▸ Task to carry out
Reproduce all lines of the listing below in which the word "Apollo" occurs.

==== Data for the task

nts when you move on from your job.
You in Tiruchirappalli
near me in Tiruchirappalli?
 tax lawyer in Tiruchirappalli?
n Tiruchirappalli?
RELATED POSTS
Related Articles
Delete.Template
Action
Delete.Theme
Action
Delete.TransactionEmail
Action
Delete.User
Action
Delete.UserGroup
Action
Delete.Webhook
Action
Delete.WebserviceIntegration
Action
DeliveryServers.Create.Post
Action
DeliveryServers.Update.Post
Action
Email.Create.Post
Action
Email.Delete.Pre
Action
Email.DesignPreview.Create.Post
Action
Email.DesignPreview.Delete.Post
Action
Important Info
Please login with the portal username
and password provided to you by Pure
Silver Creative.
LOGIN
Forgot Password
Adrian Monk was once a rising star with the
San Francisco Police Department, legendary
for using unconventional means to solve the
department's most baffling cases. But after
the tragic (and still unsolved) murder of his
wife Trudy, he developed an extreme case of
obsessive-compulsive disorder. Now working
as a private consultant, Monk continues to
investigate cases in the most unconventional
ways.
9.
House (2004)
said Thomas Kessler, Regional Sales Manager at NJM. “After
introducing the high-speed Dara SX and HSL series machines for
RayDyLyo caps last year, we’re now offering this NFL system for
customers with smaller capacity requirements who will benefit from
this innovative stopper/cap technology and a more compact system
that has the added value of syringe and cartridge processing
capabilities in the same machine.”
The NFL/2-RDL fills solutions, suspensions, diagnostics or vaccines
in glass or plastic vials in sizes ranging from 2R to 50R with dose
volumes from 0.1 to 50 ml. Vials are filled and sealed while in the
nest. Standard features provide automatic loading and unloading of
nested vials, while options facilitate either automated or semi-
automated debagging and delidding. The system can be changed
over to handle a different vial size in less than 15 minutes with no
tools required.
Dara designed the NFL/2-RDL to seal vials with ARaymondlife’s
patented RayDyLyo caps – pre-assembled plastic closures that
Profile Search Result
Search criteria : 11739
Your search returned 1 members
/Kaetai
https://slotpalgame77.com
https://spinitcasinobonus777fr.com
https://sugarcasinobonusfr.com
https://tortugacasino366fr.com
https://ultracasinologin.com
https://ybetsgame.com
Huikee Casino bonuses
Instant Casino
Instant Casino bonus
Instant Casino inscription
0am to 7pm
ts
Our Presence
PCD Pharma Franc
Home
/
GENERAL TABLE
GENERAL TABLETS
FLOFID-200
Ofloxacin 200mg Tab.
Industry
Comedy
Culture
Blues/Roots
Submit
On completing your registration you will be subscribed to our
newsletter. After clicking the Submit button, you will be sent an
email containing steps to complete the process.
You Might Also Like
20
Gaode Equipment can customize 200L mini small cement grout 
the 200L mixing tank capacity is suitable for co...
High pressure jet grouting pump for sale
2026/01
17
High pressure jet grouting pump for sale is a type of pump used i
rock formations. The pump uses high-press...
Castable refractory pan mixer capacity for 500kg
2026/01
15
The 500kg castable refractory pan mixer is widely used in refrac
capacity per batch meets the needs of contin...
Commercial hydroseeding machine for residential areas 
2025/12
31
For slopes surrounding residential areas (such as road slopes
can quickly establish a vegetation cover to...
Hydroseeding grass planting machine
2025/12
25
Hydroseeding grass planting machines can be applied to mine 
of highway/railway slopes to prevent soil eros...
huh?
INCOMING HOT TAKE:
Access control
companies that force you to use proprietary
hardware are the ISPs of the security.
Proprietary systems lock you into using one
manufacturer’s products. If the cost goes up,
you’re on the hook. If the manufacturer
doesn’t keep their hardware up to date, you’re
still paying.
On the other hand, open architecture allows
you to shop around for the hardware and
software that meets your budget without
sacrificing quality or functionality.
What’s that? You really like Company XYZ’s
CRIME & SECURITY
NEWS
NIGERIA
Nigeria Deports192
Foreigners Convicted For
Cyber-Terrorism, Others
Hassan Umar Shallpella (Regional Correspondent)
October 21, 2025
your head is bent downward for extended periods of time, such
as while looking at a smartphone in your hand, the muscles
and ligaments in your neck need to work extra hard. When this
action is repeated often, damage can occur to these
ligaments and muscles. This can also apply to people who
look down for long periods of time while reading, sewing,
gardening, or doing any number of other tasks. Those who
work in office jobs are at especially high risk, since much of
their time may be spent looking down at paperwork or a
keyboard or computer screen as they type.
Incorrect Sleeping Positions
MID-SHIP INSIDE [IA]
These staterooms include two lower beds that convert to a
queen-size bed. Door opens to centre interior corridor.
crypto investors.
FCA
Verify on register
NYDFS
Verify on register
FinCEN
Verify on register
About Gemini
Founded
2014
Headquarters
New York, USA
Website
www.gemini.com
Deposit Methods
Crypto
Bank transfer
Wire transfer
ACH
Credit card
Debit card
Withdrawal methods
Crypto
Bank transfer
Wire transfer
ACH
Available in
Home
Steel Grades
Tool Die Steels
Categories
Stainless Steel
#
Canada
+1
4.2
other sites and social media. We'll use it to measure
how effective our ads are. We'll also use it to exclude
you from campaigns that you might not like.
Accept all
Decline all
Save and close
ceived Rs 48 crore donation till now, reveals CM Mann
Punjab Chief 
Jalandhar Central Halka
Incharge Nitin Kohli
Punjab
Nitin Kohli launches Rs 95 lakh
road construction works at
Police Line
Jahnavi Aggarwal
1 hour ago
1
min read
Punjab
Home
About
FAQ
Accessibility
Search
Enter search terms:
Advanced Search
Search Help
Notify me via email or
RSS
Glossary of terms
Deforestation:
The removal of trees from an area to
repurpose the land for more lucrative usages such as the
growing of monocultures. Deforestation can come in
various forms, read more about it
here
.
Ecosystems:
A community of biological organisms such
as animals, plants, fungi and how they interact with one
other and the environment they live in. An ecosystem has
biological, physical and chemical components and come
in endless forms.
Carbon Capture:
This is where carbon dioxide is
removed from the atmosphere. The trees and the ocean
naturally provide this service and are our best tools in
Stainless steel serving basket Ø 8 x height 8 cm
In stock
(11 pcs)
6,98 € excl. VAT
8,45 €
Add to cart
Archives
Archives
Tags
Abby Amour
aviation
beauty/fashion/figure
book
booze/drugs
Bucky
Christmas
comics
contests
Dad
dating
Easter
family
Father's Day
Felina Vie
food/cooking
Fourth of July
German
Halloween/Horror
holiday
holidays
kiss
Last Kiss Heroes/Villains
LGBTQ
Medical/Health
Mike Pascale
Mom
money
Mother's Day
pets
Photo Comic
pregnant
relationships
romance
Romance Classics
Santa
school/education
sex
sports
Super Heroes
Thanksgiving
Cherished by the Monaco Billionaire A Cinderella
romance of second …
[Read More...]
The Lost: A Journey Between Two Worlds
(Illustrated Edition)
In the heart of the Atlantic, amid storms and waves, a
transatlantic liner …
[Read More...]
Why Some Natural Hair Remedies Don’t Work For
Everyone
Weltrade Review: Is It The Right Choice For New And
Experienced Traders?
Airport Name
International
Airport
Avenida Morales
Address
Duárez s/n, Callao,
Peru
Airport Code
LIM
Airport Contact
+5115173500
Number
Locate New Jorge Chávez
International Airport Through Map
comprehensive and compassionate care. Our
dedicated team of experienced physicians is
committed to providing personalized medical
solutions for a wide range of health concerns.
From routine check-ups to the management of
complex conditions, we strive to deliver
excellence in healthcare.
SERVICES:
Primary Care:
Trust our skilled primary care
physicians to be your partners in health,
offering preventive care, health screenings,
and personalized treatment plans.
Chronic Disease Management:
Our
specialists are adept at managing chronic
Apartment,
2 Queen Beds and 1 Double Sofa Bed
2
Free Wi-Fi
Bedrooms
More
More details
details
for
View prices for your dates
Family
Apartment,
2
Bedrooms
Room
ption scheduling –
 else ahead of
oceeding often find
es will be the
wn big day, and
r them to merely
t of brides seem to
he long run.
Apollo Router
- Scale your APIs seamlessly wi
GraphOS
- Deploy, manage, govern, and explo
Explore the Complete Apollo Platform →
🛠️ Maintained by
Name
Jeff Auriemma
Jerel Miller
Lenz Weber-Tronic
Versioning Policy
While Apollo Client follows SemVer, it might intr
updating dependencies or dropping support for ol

========

▸ Output for this exercise
Apollo Router
Explore the Complete Apollo Platform →
While Apollo Client follows SemVer, it might intr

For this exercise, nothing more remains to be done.